The old free imperial city and Hanseatic town of Nordhausen lies on the river Zorge, in the northwest of the Goldene Aue. This "gateway to the Southern Harz" is now an important traffic junction and a considerable industrial town. Two well-known local products are Nordhausen Doppelkorn (a rye spirit) and Nordhausen chewing tobacco.
In the Markt of Nordhausen is the three-story Old Town Hall (1360; rebuilt in Late Renaissance style 1610; restored after 1945), with an arcade on the ground floor and a staircase tower topped by a double lantern.
On the west side is a figure of Roland (1717), a symbol of municipal authority since at least 1411, on the east side a memorial (by J. von Woyski) to the victims of air raids on the town in 1945.
Of Nordhausen's few surviving burghers' houses, the most interesting are a half-timbered house of 1500 at Barfüsserstrasse 6, one of the finest secular buildings in the town; the Finkenburg, a Gothic half-timbered building (c. 1550) on the Wassertreppe; and a half-timbered house of Lower Saxon type (c. 1550) at Domstrasse 12.
At Alexander-Puschkin-Strasse 31 in Nordhausen is the Meyenburg Museum (local finds of the prehistoric and early historical periods, results of research on the old town, furniture, porcelain, tomb brasses and coins; small ethnographic collection).
The parish church of St Blaise (15th c.) in Nordhausen, a Late Gothic hall-church with groined vaulting, has a Late Romanesque west work with two octagonal towers; fine pulpit of 1592.

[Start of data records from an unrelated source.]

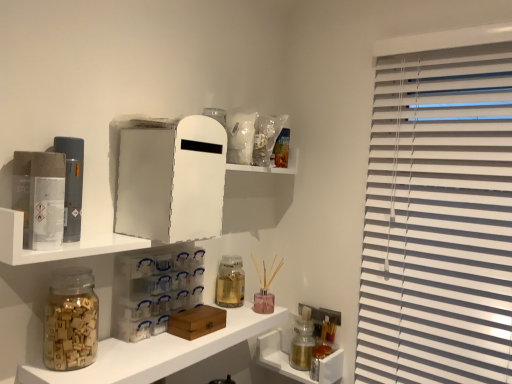 Question: Considering the positions of point (261, 360) and point (124, 205), is point (261, 360) closer or farther from the camera than point (124, 205)?

Choices:
 (A) farther
 (B) closer

Answer: (A)

Question: From the image's perspective, is metallic silver canisters at lower right, which is counted as the second cabinet, starting from the top, above or below white matte medicine cabinet at upper center?

Choices:
 (A) below
 (B) above

Answer: (A)

Question: Which of these objects is positioned farthest from the translucent glass jar at center, which ranks as the second bottle in back-to-front order?

Choices:
 (A) transparent plastic drawers at center, which is the second cabinet from back to front
 (B) translucent glass bottle at lower right, which is the 2th bottle from top to bottom
 (C) metallic silver canisters at lower right, which is counted as the 1th cabinet, starting from the back
 (D) transparent glass jar at lower left
 (E) white plastic shelf at upper left, which is the second shelf in bottom-to-top order

Answer: (E)

Question: Based on their relative distances, which object is nearer to the translucent glass jar at lower left, the 2th shelf when ordered from top to bottom?

Choices:
 (A) translucent glass jar at center, which is the 1th bottle in top-to-bottom order
 (B) translucent glass bottle at lower right, which is the first bottle in back-to-front order
 (C) white matte medicine cabinet at upper center
 (D) transparent glass jar at lower left
 (E) transparent plastic drawers at center, positioned as the second cabinet in bottom-to-top order

Answer: (E) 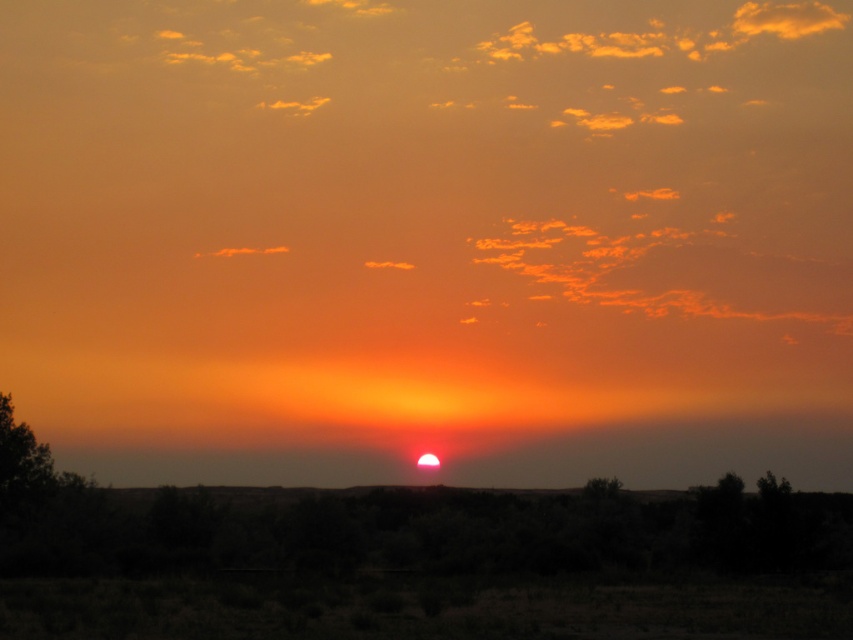 Does point (782, 497) come behind point (587, 486)?

No, (782, 497) is closer to viewer.

Which is in front, point (782, 477) or point (596, 480)?

Point (782, 477)

Is point (769, 470) farther from viewer compared to point (605, 481)?

That is False.

Where is `green leafy tree at center`? This screenshot has width=853, height=640. green leafy tree at center is located at coordinates 773,488. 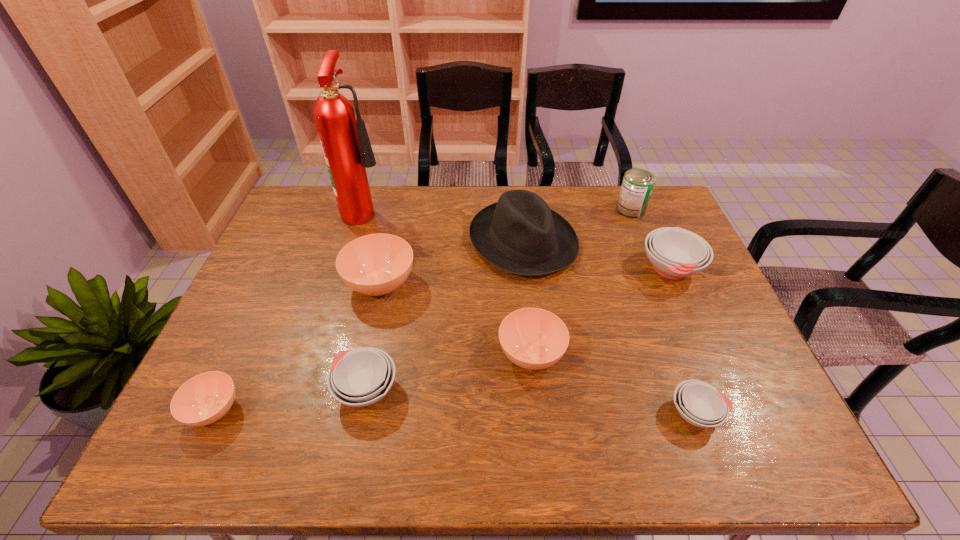 The image size is (960, 540). I want to click on the leftmost object, so click(x=204, y=399).

Where is `the nearest peach soup bowl`? Image resolution: width=960 pixels, height=540 pixels. the nearest peach soup bowl is located at coordinates (204, 399).

The height and width of the screenshot is (540, 960). What are the coordinates of `the smallest white soup bowl` in the screenshot? It's located at (700, 404).

Locate an element on the screen. The height and width of the screenshot is (540, 960). free location located at the nozzle of the tallest object is located at coordinates (464, 209).

You are a GUI agent. You are given a task and a screenshot of the screen. Output one action in this format:
    pyautogui.click(x=<x>, y=<y>)
    Task: Click on the free location located on the left of the fedora
    
    Given the screenshot: What is the action you would take?
    pyautogui.click(x=414, y=241)

The image size is (960, 540). Identify the location of vacant space situated on the front of the can. (659, 278).

This screenshot has width=960, height=540. I want to click on vacant space positioned 0.340m on the right of the biggest peach soup bowl, so click(534, 284).

Find the location of a particular element. The image size is (960, 540). vacant space located 0.070m on the left of the biggest white soup bowl is located at coordinates (616, 269).

Where is `free space located on the back of the second farthest peach soup bowl`? The image size is (960, 540). free space located on the back of the second farthest peach soup bowl is located at coordinates (523, 275).

Where is `vacant space situated 0.300m on the right of the leftmost white soup bowl`? The image size is (960, 540). vacant space situated 0.300m on the right of the leftmost white soup bowl is located at coordinates (526, 390). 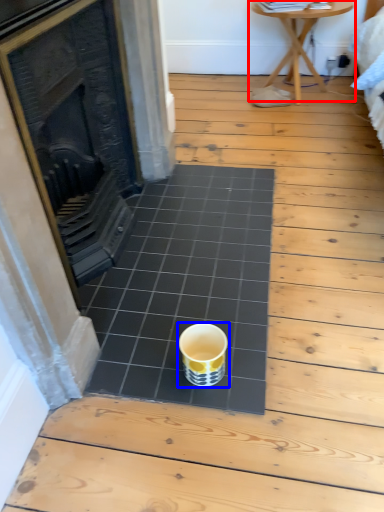 Question: Which of the following is the closest to the observer, table (highlighted by a red box) or coffee cup (highlighted by a blue box)?

Choices:
 (A) table
 (B) coffee cup

Answer: (B) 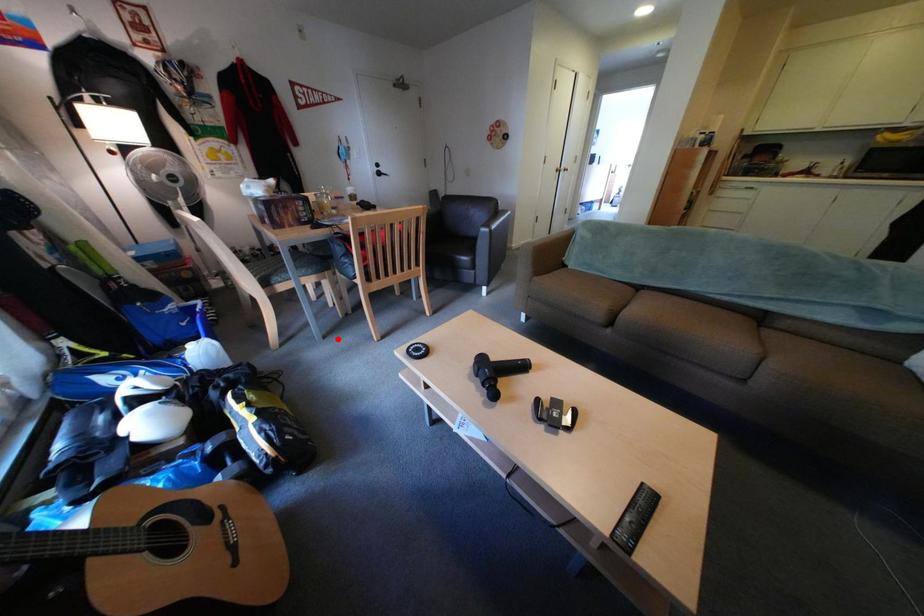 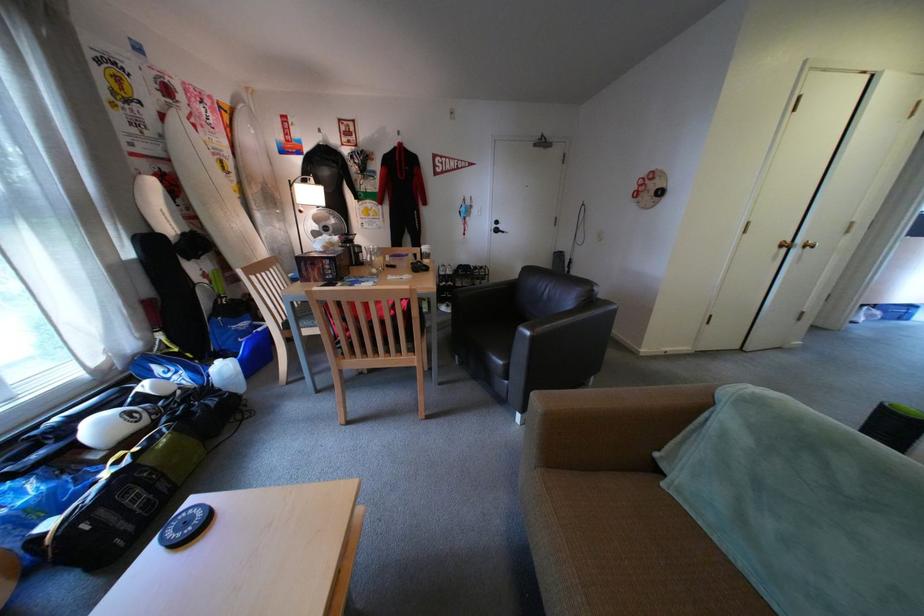 Question: I am providing you with two images of the same scene from different viewpoints. A red point is shown in image1. For the corresponding object point in image2, is it positioned nearer or farther from the camera?

Choices:
 (A) Nearer
 (B) Farther

Answer: (A)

The Cathedral of the Holy Cross in Nordhausen, founded by Queen Mathilde in 962 as the church of a nunnery which in 1220 was converted by the Emperor Frederick II into a house of secular canons, is a Gothic hall-church (14thC.) with reticulated vaulting (16th C.) and octagonal pillars. It has a finely furnished interior, with a Baroque high altar (1726), 14th and 15th C grave-slabs and a tabernacle of 1455.